Filter LinkedIn Jobs by Skill and Location (2026 Guide)
Run skill-and-location-targeted LinkedIn Jobs queries using Thirdwatch. Boolean keyword logic + remote-vs-onsite splits + Postgres recipes.

Thirdwatch's LinkedIn Jobs Scraper lets recruiter teams and aggregator builders run skill-and-location-targeted queries on a pay-per-job basis — pure HTTP, no login, no browser, full structured output. Built for tech recruiters scoping multi-region searches, sourcing-tool builders surfacing candidate-fit listings, and aggregator pipelines that fork by skill cluster and metro.
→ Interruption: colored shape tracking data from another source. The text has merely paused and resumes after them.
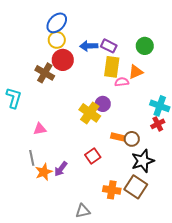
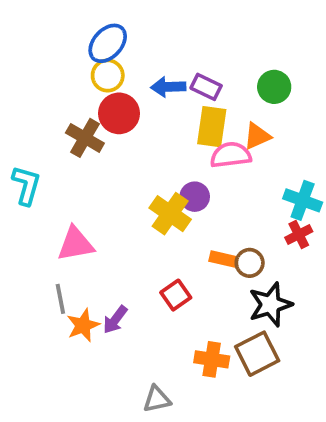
pink semicircle: (122, 82) -> (231, 155), size x1.5
pink triangle: (40, 129) -> (75, 244), size x1.5
brown square: (136, 187) -> (257, 354), turned 30

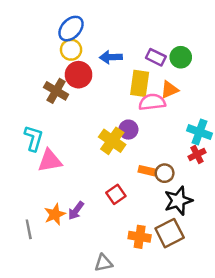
purple rectangle: (206, 87) -> (156, 57), moved
cyan L-shape: (26, 185) -> (34, 138), moved
gray line: (60, 299) -> (29, 229), moved

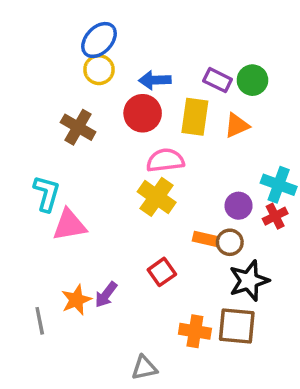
red circle: (79, 75) -> (143, 113), moved
pink semicircle: (152, 102) -> (165, 160), moved
purple circle: (128, 130) -> (239, 206), moved
brown square: (170, 233) -> (237, 326), turned 32

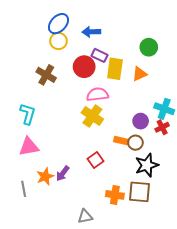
blue arrow: (155, 80) -> (91, 32), moved
purple rectangle: (218, 80) -> (100, 55), moved
pink triangle: (69, 225) -> (29, 147), moved

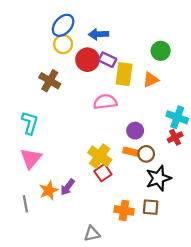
red circle: (84, 67) -> (87, 60), moved
yellow cross: (92, 116) -> (100, 156), moved
purple circle: (141, 121) -> (135, 131), moved
pink triangle: (29, 147) -> (31, 158), turned -40
brown square: (140, 192) -> (151, 207), size x0.7

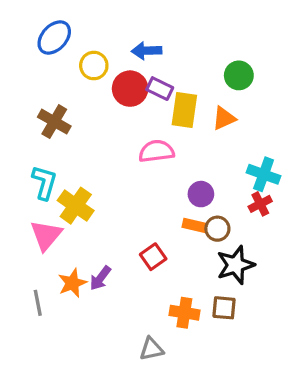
blue ellipse: (63, 25) -> (54, 38), moved
brown cross: (50, 81) -> (54, 122), moved
yellow cross: (100, 156) -> (76, 206), moved
gray triangle: (92, 234) -> (151, 349), moved

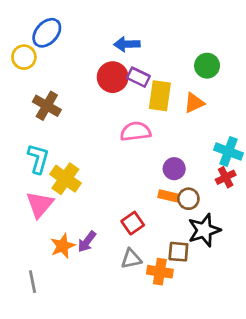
yellow circle: (94, 66) -> (24, 57), moved
gray line: (38, 303) -> (33, 282), moved
brown square: (224, 308) -> (178, 252), moved
gray triangle: (151, 349) -> (131, 259), moved

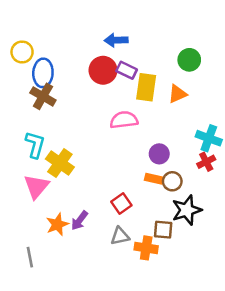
blue ellipse: (47, 33) -> (43, 73), moved, turned -40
Why filter LinkedIn Jobs by skill and location
Skill-and-location targeting is the canonical recruiter-research workflow. According to LinkedIn's 2024 Workforce Report, the platform indexes 14M+ active job listings globally, and over 60% of recruiter searches combine at least one skill keyword with a city or region. For sourcing tools, ATS-enrichment pipelines, and recruiter dashboards, skill-and-location-targeted feeds are the foundation.
The job-to-be-done is structured. A tech recruiter wants 5 skills (Python, React, Kubernetes, Postgres, AWS) × 6 metros (NY, SF, London, Berlin, Bangalore, Singapore) = 30 watchlist combinations refreshed daily. A sourcing-platform team wants to fork their candidate-fit pipeline by skill cluster (frontend vs backend vs ML). An aggregator wants per-region filtered feeds for their job-board partner integrations. All reduce to a query batch + per-query result cap returning structured rows ready for downstream filtering.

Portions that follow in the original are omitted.